Choosing an Embedding Model – PurioChat Documentation

To search your site by meaning, PurioChat converts each piece of content into a list of numbers called a vector. The embedding model does that conversion. This guide covers the models available for each provider, what the dimension numbers mean, and why switching models means retraining.
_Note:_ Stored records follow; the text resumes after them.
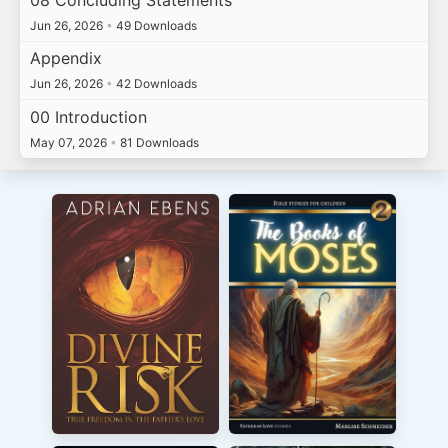
Jun 26, 2026
•
49 Downloads
Appendix
Jun 26, 2026
•
42 Downloads
00 Introduction
May 07, 2026
•
81 Downloads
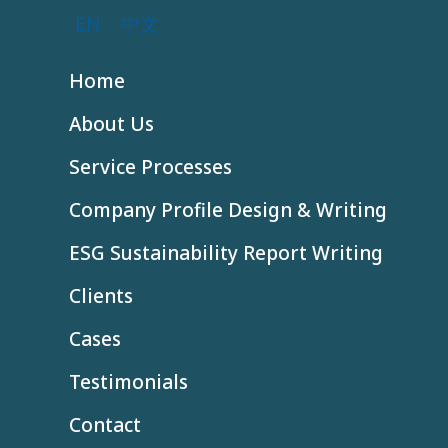
EN
中文
Home
About Us
Service Processes
Company Profile Design & Writing
ESG Sustainability Report Writing
Clients
Cases
Testimonials
Contact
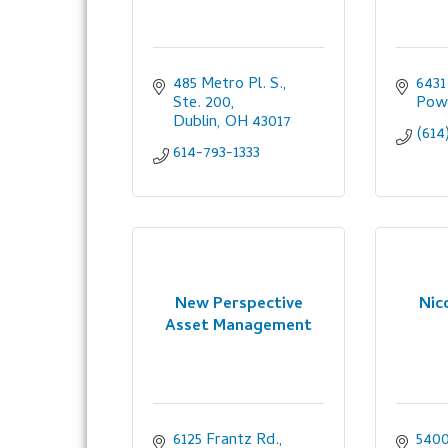
485 Metro Pl. S., 
6431
Ste. 200
Pow
Dublin
OH
43017
(614
614-793-1333
New Perspective
Nic
Asset Management
6125 Frantz Rd.
5400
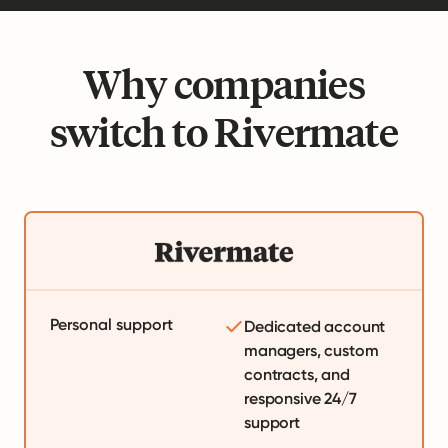
Why companies
switch to Rivermate
Personal support
Dedicated account
managers, custom
contracts, and
responsive 24/7
support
What the embedding model does

When you train your content, PurioChat sends each post, listing, page or document to your provider’s embedding model and stores the resulting vector. When a visitor searches or chats, their question becomes a vector too, and PurioChat finds the closest matches. This is what makes semantic search possible, so your choice of model directly affects how well matches are found.
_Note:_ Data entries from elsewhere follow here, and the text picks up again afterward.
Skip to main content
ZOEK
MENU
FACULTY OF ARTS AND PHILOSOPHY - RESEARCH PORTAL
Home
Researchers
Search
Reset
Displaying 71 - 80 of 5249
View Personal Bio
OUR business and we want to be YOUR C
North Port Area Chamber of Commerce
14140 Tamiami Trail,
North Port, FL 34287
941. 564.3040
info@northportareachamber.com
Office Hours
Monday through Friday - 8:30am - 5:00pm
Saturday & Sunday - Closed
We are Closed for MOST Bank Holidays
You’ll find the setting at PurioChat → Data Training → Database Management → Embedding Model. It’s a Free feature, and the available models depend on which AI provider you’ve selected. Leave it untouched and PurioChat uses your provider’s default.
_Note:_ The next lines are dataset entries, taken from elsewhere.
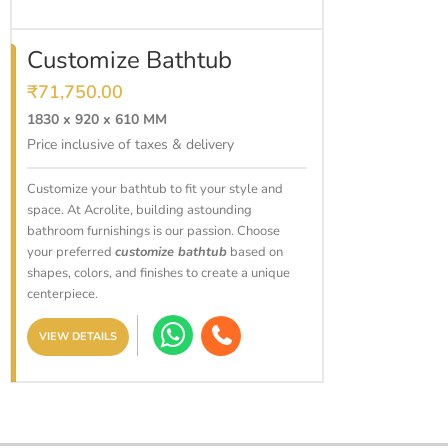
ADD TO CART
Customize Bathtub
₹
71,750.00
1830 x 920 x 610 MM
Price inclusive of taxes & delivery
Customize your bathtub to fit your style and
space. At Acrolite, building astounding
bathroom furnishings is our passion. Choose
your preferred
customize bathtub
based on
shapes, colors, and finishes to create a unique
centerpiece.
VIEW DETAILS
Data Training, Database Management section, with the Embedding Model dropdown open showing the per-provider options

Dimensions: nuance vs. speed

Each model produces vectors of a certain length, measured in dimensions. The trade-off:

Higher dimensions (for example 3072) capture more nuance and tend to be more accurate, but take more storage and make searches a little slower.
Lower dimensions (for example 512 or 768) make searches faster and lighter, with slightly reduced precision.

For most sites, your provider’s default model is the right choice. It’s balanced, and you don’t need to change it without a specific reason.

Available models by provider

The dropdown shows only the models for your selected provider. Here’s the full list.

OpenAI

Model	Dimensions
`text-embedding-3-small` (default)	1536d
`text-embedding-3-large`	512d / 1024d / 1536d / 3072d

Google Gemini

Model	Dimensions
`gemini-embedding-001` (default)	1536d
`gemini-embedding-2`	768d / 1024d / 1536d / 3072d

Mistral AI

Model	Dimensions
`mistral-embed` (the only option)	1024d

OpenRouter

Model	Dimensions
`openai/text-embedding-3-small` (default)	1536d
`openai/text-embedding-3-large`	512d / 1024d / 1536d / 3072d
`google/gemini-embedding-2-preview`	768d / 1536d / 3072d

Note: Each provider’s default (OpenAI text-embedding-3-small, Gemini gemini-embedding-001, Mistral mistral-embed, OpenRouter openai/text-embedding-3-small) is a solid all-round choice. Pick a higher-dimension large model only if you want maximum precision and don’t mind slightly slower, costlier searches.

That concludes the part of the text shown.